= Weyl–von Neumann theorem =

In mathematics, the Weyl–von Neumann theorem is a result in operator theory due to Hermann Weyl and John von Neumann. It states that, after the addition of a compact operator (Weyl (1909)) or Hilbert–Schmidt operator (von Neumann (1935)) of arbitrarily small norm, a bounded self-adjoint operator or unitary operator on a Hilbert space is conjugate by a unitary operator to a diagonal operator. The results are subsumed in later generalizations for bounded normal operators due to David Berg (1971, compact perturbation) and Dan-Virgil Voiculescu (1979, Hilbert–Schmidt perturbation). The theorem and its generalizations were one of the starting points of operator K-homology, developed first by Lawrence G. Brown, Ronald Douglas and Peter Fillmore and, in greater generality, by Gennadi Kasparov.

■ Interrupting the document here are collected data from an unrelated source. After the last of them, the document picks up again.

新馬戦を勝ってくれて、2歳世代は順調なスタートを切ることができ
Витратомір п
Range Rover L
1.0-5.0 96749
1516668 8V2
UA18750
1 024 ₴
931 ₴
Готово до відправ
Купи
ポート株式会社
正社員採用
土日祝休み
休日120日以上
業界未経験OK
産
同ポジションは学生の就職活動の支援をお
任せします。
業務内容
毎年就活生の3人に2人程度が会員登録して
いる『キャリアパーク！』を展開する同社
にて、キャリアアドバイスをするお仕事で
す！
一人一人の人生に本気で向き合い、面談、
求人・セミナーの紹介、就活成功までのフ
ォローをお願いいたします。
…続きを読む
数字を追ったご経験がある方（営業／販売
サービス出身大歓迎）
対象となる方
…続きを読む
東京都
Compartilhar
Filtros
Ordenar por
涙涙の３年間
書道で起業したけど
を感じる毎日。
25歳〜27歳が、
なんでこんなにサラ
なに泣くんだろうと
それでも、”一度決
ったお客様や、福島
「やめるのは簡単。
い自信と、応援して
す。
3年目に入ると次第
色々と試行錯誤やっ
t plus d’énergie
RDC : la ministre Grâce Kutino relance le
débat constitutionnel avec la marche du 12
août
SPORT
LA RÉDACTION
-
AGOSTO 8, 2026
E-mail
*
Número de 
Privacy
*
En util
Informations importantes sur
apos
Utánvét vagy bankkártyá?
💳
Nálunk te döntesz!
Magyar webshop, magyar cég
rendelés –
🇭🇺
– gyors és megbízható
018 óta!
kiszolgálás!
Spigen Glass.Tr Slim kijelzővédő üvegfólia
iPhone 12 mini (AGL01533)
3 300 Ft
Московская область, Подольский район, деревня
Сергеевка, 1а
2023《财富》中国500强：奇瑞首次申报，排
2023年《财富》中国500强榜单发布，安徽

In 1958 Kuroda showed that the Weyl–von Neumann theorem is also true if the Hilbert–Schmidt class is replaced by any Schatten class S_{p} with p ≠ 1. For S_{1}, the trace-class operators, the situation is quite different. The Kato–Rosenblum theorem, proved in 1957 using scattering theory, states that if two bounded self-adjoint operators differ by a trace-class operator, then their absolutely continuous parts are unitarily equivalent. In particular if a self-adjoint operator has absolutely continuous spectrum, no perturbation of it by a trace-class operator can be unitarily equivalent to a diagonal operator.